During Covid-19, she activated 70 volunteers calling every senior in the state, providing health safety and grocery runs. Running against the state’s #1 Republican, she swayed many Trump voters and got elected Senator. With cross party allies, she works on banning aerial forest spraying and a constitutional change making nature a right for every citizen

The epitome of good governance, with 100% score cards from workers, seniors and environmentalists

At School

Craig, 12

formed a student club to liberate children from forced labor that spawned clubs at 16,000 schools

Watershed Warriors, 12

restored as watershed as biology class project, designed a state standard curriculum and teach it at five schools

Cassandra,10

formed a student club to recycle used oils to biofuel. 200 restaurants joined the program, and her crew donated $200,000€ worth of fuel to people in need

Hannah, 13

started a second hand cabinet at school for students from financially troubled families to equip themselves in dignity

Chloe (Falkenheim), 13

formed a Vegan Club at her school, soon had clubs at 25 schools and funds to help them run programs

Namaste Nepal, 14

raise funds to develop a valley in the Himalaya with libraries, schools, greenhouses, work visits … other schools join in 

Mackenzie, 17

ends poison use on campus by teaming up greenkeepers with students handpicking weeds, at now dozens of campuses

Allison, 16

was fed up with students suffering depression, suicide and adults doing nothing. Her student movement breaks the silence on mental health with ripple effects in school, lives, community and institutions

Inspired by their experiences in developing countries, building schools and encountering locals, “so poor they did not know what they would eat next week, but so happy … because they love so much”, Craig and Marc Kielburger decided “to bring this spirit back to Canada” and complement Free The Children’s work for partners abroad with local programs shifting focus from ME TO WE with a service-learning curriculum that is now used by teachers at 16,000 schools. To honor students’ efforts, to celebrate common achievements and to kick off a new year of action, they created WE Day, which has become an annual event in all major cities in Canada, now also in the USA, with a place in schools’ calendar as field trip. Students earn their ticket through one local and one global action. Do not judge this video by the form of the event, but witness that youth leadership at schools can take on  dimensions that positively shape the future of society. And this is what ESD and SDGs are about, when done right.

A

High value

for teachers

for students

for parents

for citizens

for the city

Youth Leadership obviously is a foundation of able active caring citizenship, as formulated as the purpose of schooling (often in § 1) in many laws of education, and with many benefits for learning culture, mental health and personal development. It can be swiftly sparked in any city, largely self-organized by youth. Youth will self-organize outside school, as they do with their favorite sports. However, the most important place to start is school, where all youth spend much of their daily life for ten or more years, especially in regions where youth leadership is new.
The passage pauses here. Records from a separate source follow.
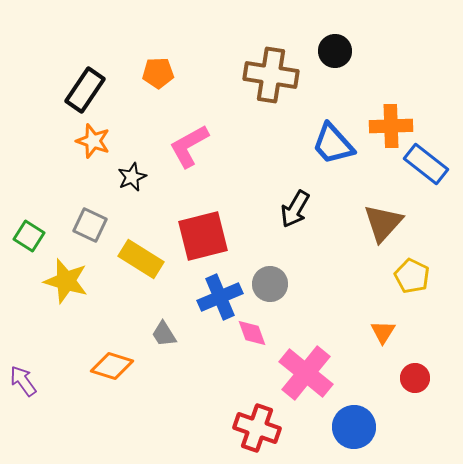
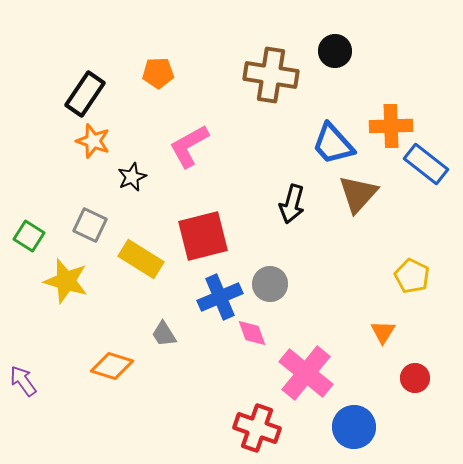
black rectangle: moved 4 px down
black arrow: moved 3 px left, 5 px up; rotated 15 degrees counterclockwise
brown triangle: moved 25 px left, 29 px up
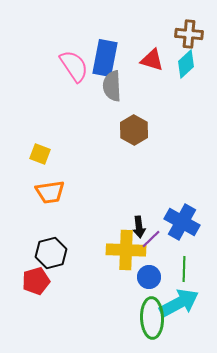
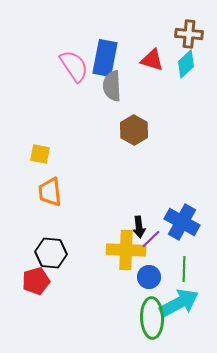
yellow square: rotated 10 degrees counterclockwise
orange trapezoid: rotated 92 degrees clockwise
black hexagon: rotated 20 degrees clockwise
Changemaker Student Clubs are the strongest stakeholder. They operate in a safe setting with quality infrastructure, resources, support on demand, good public status, and direct access to many peers and supportive community of parents, partners and public services.

The essential elements required to inspire students, to enable self-organized action, how to create an enabling environment at school and in town, also the roles of teachers, parents and citizens are well known. The methodology is common sense, simple, and does not require considerable training, time or funding.